收网行动结束的当晚,松田雪乃就收到了第一份警告。
那是一封匿名的恐吓信,被人悄无声息的放在她的法律顾问办公室门口,信封上没有任何字迹,里面只有一张泛黄的白纸,用红色的墨水写着一行冰冷的字:【多管闲事者,死。】
没有署名,没有多余的威胁,只有最直白的杀意,像是一把冰冷的刀,抵在了脖颈上。
雪乃捏着那张纸,指尖划过红色的字迹,眼底没有半分慌乱,只有一片沉凝的冷冽。她知道,这不是简单的恐吓,这是组织的宣战,是他们报复的前奏。她太清楚这个组织的行事风格,他们从不做无用的警告,一旦出手,便是赶尽杀绝,不留半分余地。
果不其然,仅仅过了半天,第二份警告便接踵而至。
她律所的办公室玻璃被人砸碎,办公桌上的卷宗被翻得乱七八糟,电脑硬盘被恶意损毁,里面储存的所有案件资料,全部消失殆尽;她开车回家的路上,刹车被人动了手脚,若非她反应及时,猛打方向盘撞向路边的护栏,恐怕早已车毁人亡;甚至连她住的公寓楼下,都出现了形迹可疑的人,日夜徘徊,目光阴鸷,像是在等待最佳的动手时机。
所有的动作,干净利落,不留痕迹,典型的组织手笔。
浓稠的杀意,已经将她彻底笼罩,密不透风。
警视厅里,所有人都炸开了锅。松田阵平的眼底翻涌着滔天的怒火,拳头攥得咯吱作响,八年的爆破处生涯,他见过太多的危险,却从未像此刻这般心慌,母亲是他唯一的亲人,是他此生最想守护的人,他绝不能让她出事:「这群混蛋!竟然敢对我妈下手!我现在就去把那些跟踪的人揪出来!」
「冷静点,小阵平。」萩原研二按住他的肩膀,眉眼沉凝,语气冷静,「他们就是想激怒你,让你自乱阵脚,一旦你冲动行事,就中了他们的圈套。组织的人都是亡命之徒,手里有枪有炸弹,硬拼只会吃亏。」
伊达航站在一旁,高大的身影下意识挡在雪乃身前,像是一道坚不可摧的屏障,眼底的锐利化作了极致的警惕:「我已经安排了搜查一课的同事,二十四小时守在松田顾问的公寓楼下,也调了监控,盯着那些形迹可疑的人。但组织的人太狡猾,他们不会轻易露面,只会在暗处伺机而动。」
诸伏景光的镜片后闪过一丝冷冽的锋芒,手里攥着刚查到的线索,声音压得极低,字字都带着冰碴:「我查到了,这些跟踪的人,都是组织里的底层杀手,没有代号,没有身份,只是被派来试探的棋子。真正的杀招,还在后面。组织的高层,已经把松田顾问列入了暗杀名单,隶属于【白鼠计划】——那是他们标记的、无法拉拢、必须彻底清除的试药者名单,任务等级:最高优先级。」
【白鼠计划】。
这四个字,比任何冰冷的代号都更刺骨,意味着组织不仅要彻底抹去松田雪乃的存在,要让她像从未出现在这个世界上一样悄无声息的消失,更意味着,她的存在,在组织眼里不过是一只可以随意处置的白鼠,连活着的资格,都不配拥有。

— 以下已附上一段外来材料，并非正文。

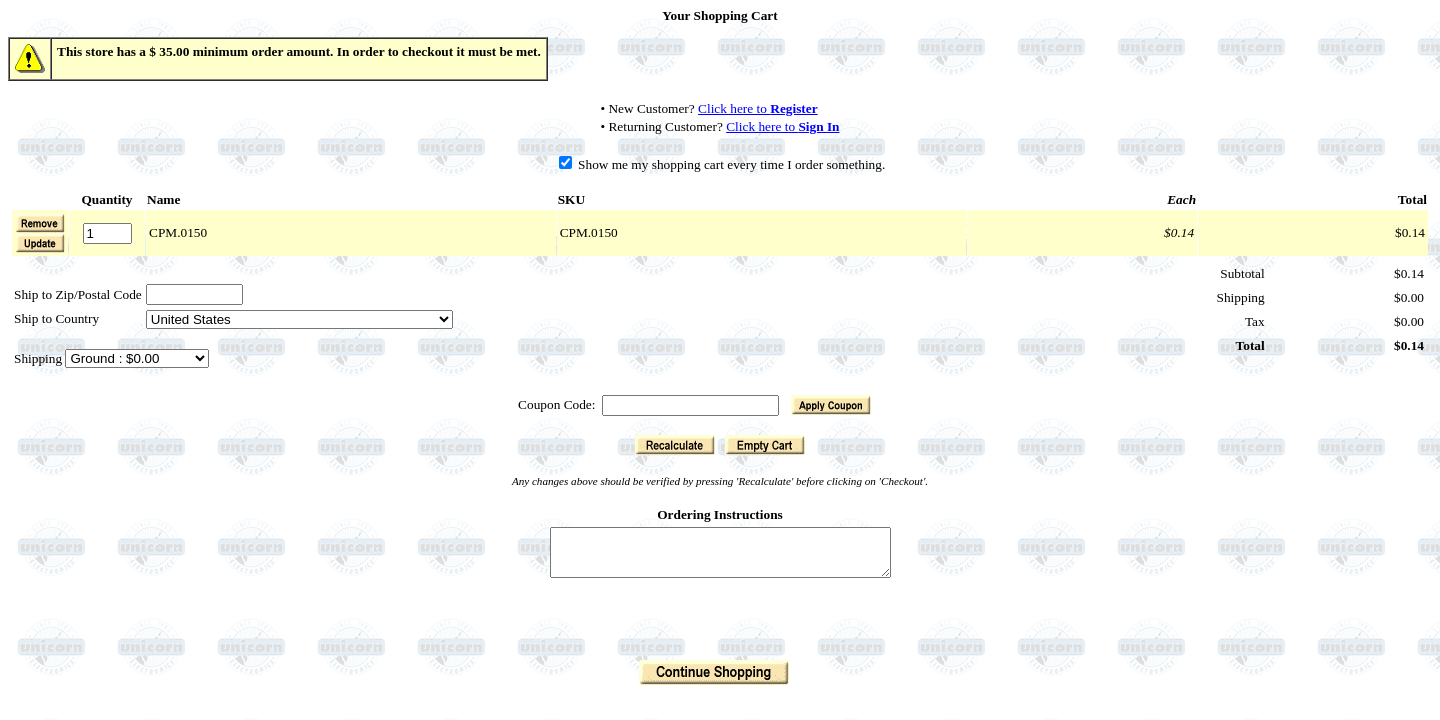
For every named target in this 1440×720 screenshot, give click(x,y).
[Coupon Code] (690, 405)
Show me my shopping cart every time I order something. (722, 164)
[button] (40, 243)
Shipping (39, 358)
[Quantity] (107, 233)
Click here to (758, 108)
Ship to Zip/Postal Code (78, 294)
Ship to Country (56, 318)
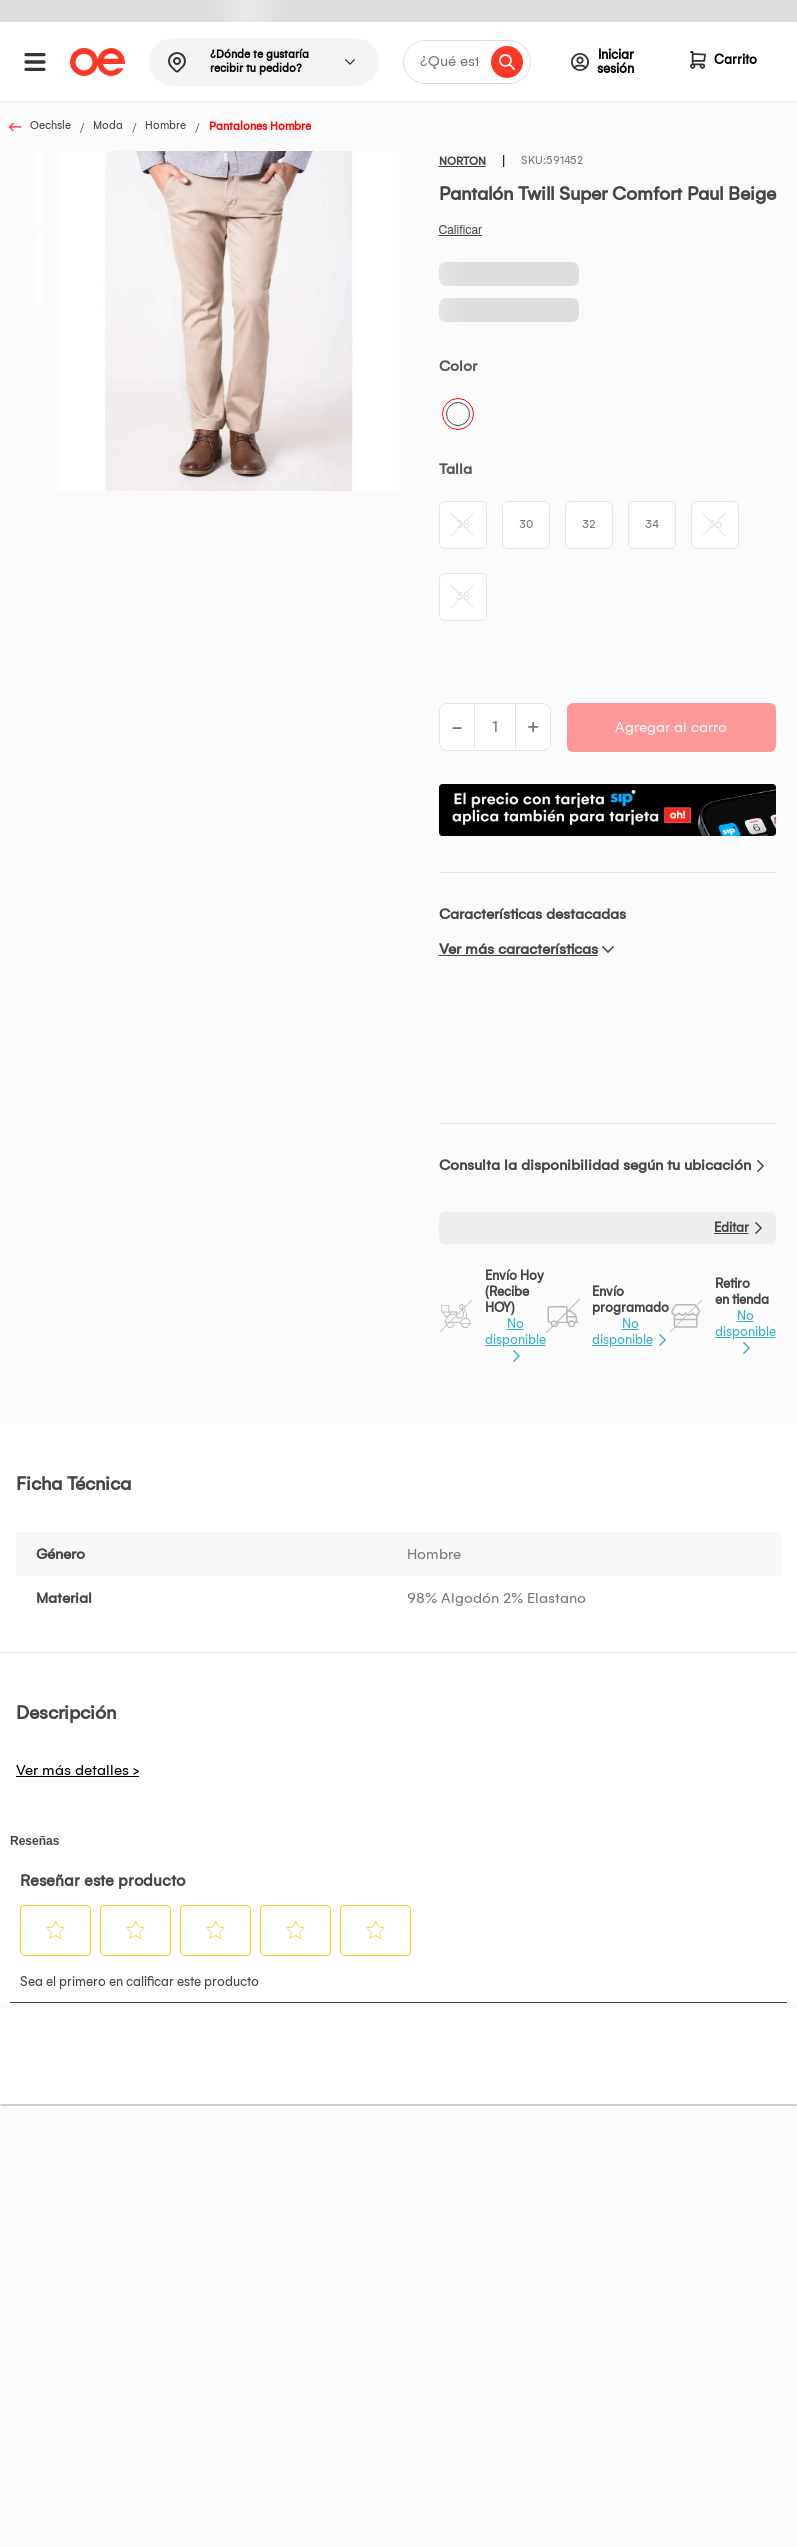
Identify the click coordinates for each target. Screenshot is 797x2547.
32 (589, 524)
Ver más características (518, 949)
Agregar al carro (671, 727)
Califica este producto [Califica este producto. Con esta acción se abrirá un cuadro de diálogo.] (461, 230)
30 (526, 524)
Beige (458, 414)
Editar (731, 1227)
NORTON (462, 161)
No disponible (515, 1331)
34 (652, 524)
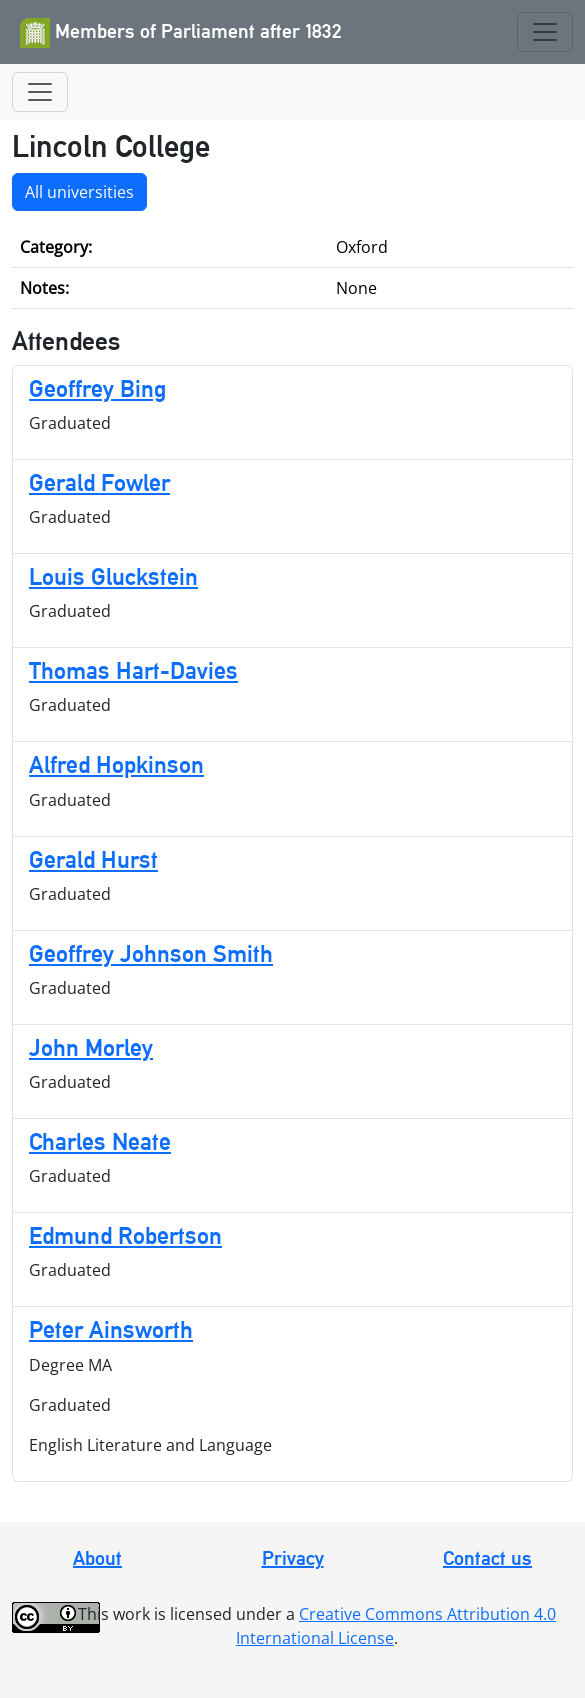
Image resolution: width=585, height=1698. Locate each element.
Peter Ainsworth (111, 1329)
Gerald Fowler (99, 482)
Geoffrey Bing (97, 388)
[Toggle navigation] (545, 32)
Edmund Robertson (125, 1235)
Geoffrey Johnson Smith (151, 953)
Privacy (293, 1558)
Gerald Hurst (93, 859)
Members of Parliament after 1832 (181, 33)
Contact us (487, 1558)
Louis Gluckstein (113, 576)
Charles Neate (100, 1141)
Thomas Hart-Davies (133, 670)
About (97, 1558)
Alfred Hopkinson (116, 764)
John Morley (91, 1047)
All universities (79, 192)
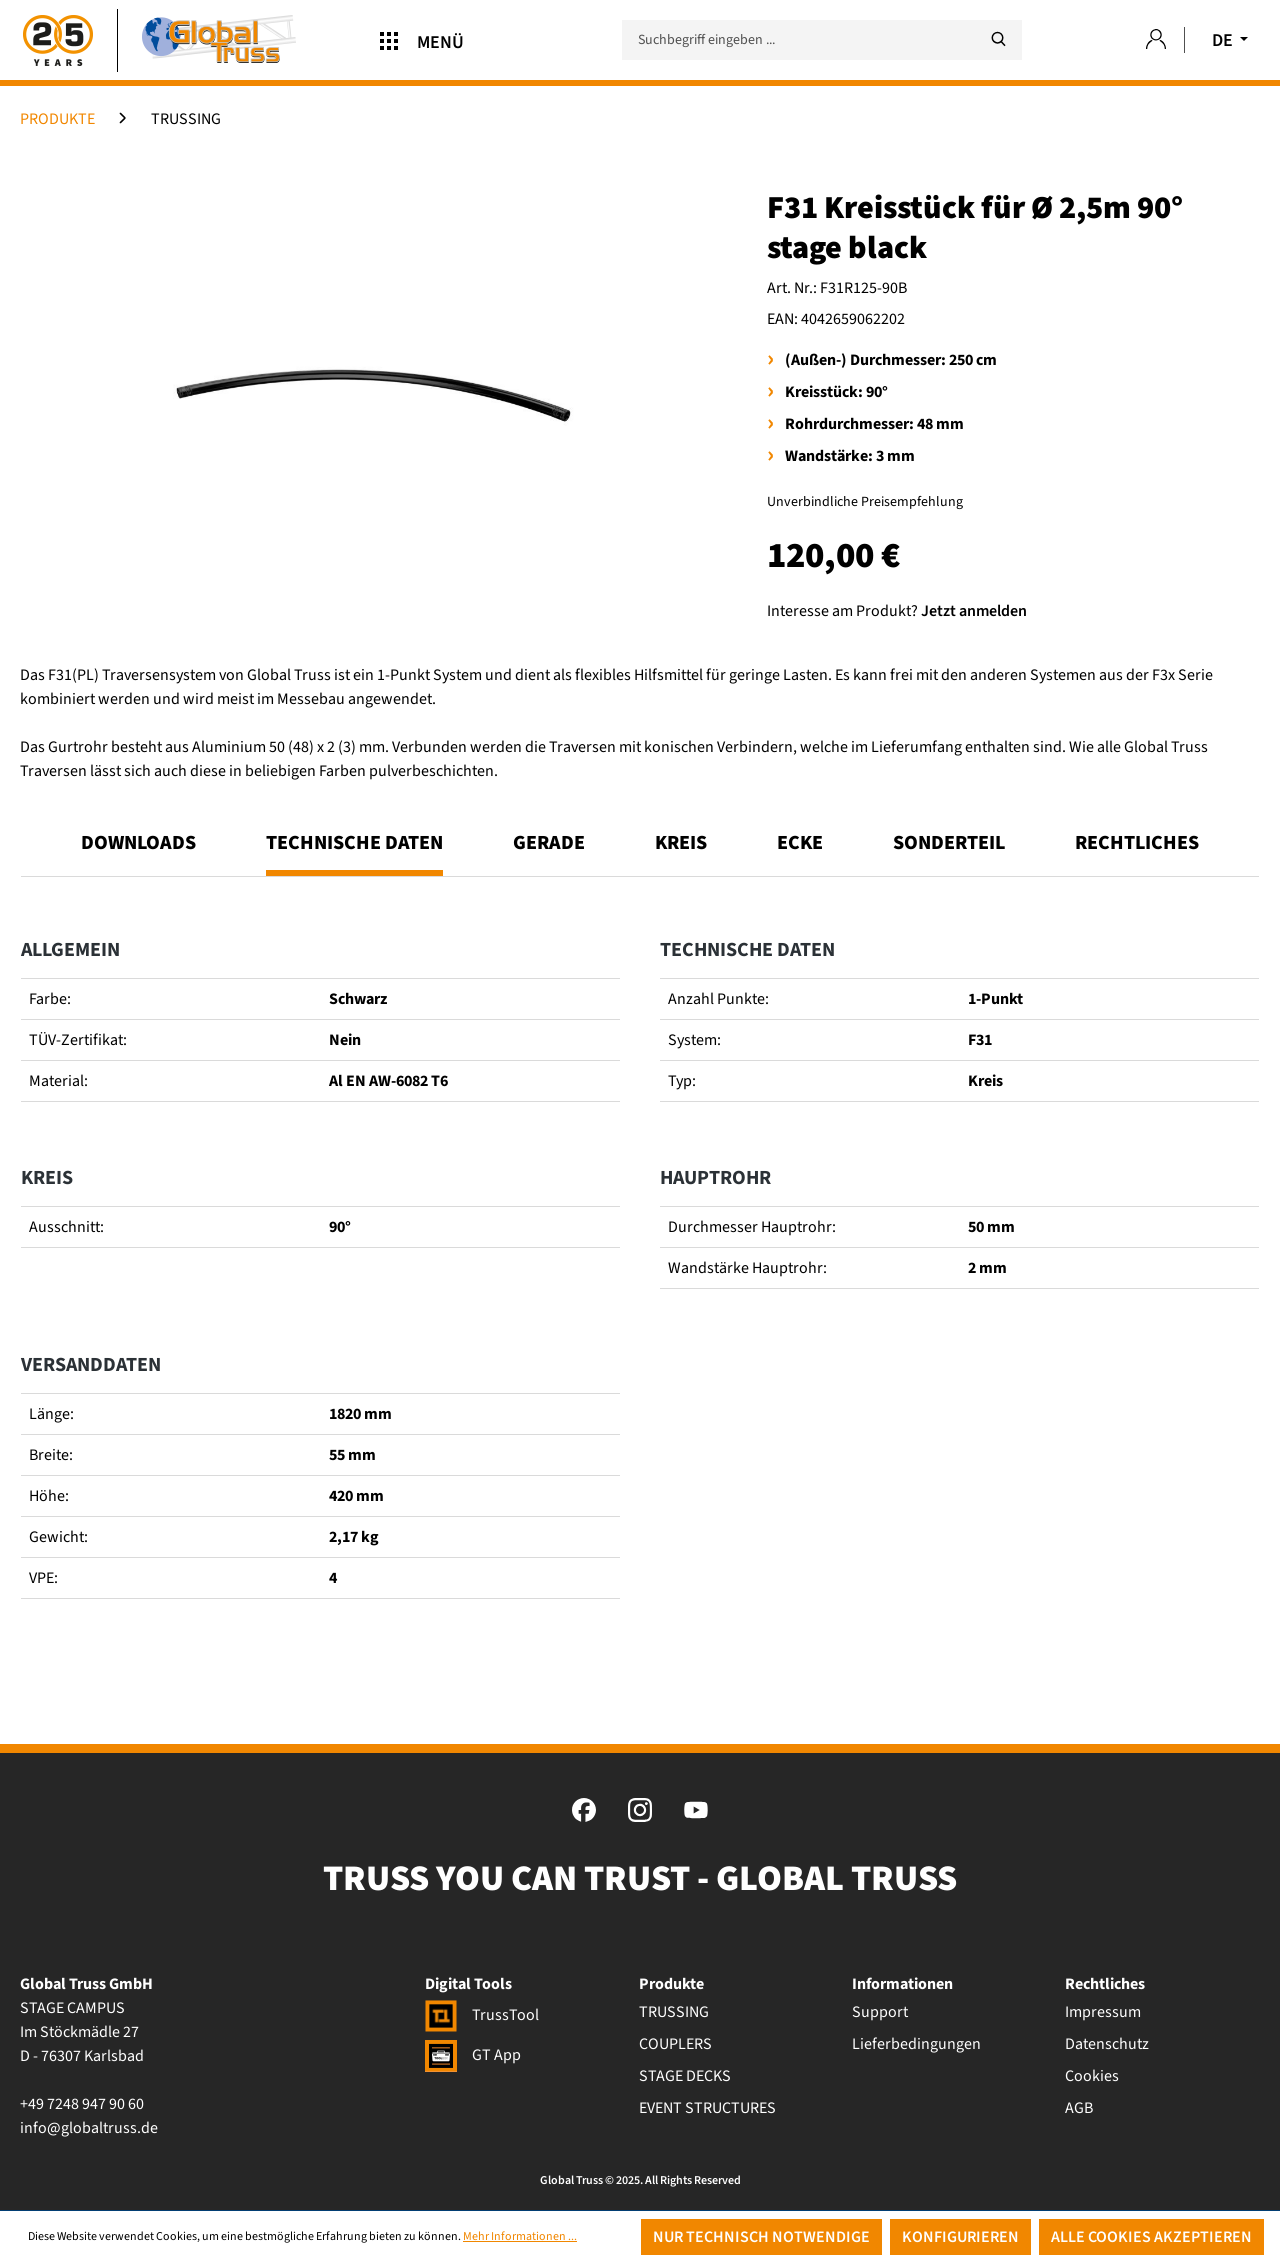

所有人的脸色,都彻底沉了下来,周身的气压低到了极致。
而降谷零站在窗边,鸢色的眼眸里翻涌着惊涛骇浪,眼底的冷冽几乎要凝成冰棱。他刚从组织那边得到消息,朗姆亲自下达的暗杀指令,动用了组织里最精锐的暗杀小队,目标只有一个——松田雪乃。甚至为了确保任务成功,组织不惜放弃了几个在东京的小据点,只为集中力量,完成这次暗杀。
他知道,这次的危机,远比他们想象的要凶险百倍。
雪乃看着眼前神色凝重的众人,看着阵平眼底的慌乱与愤怒,看着研二眼底的担忧与冷静,看着伊达航眼底的守护与坚定,看着景光眼底的警惕与隐忍,看着零眼底的焦灼与冷冽,心底涌起一股滚烫的暖流,却依旧保持着绝对的清醒与镇定。
她没有慌,没有怕,甚至没有半分退缩。
从她决定救下萩原研二,从她决定改变警校五人组的命运,从她决定直面黑衣组织的那一刻起,她就知道,这一天迟早会来。她知道组织的狠戾,知道自己的处境,知道这场战斗注定充满凶险,可她从未后悔过。
她的身后,有她想守护的人,有她并肩作战的同伴,有她誓死捍卫的正义。
她不能退,也绝不会退。
「谢谢你们,但是不用为我担心。」雪乃的声音平静而坚定,像是一剂定心丸,稳稳的扎进每个人的心底,她走到桌前,摊开一张东京都的地图,指尖划过上面的街巷,眼底是洞悉一切的从容与谋略,「组织的暗杀计划,看似凶险,实则漏洞百出。他们擅长的是暗中偷袭,是无迹可寻的暗杀,却不擅长正面博弈,更不擅长应对我最擅长的领域——法律与心理。」
她的指尖,在地图上划出几个关键点,语气沉稳,条理清晰的说出了自己的反击计划,字字珠玑,步步为营,像是在布局一盘必胜的棋局。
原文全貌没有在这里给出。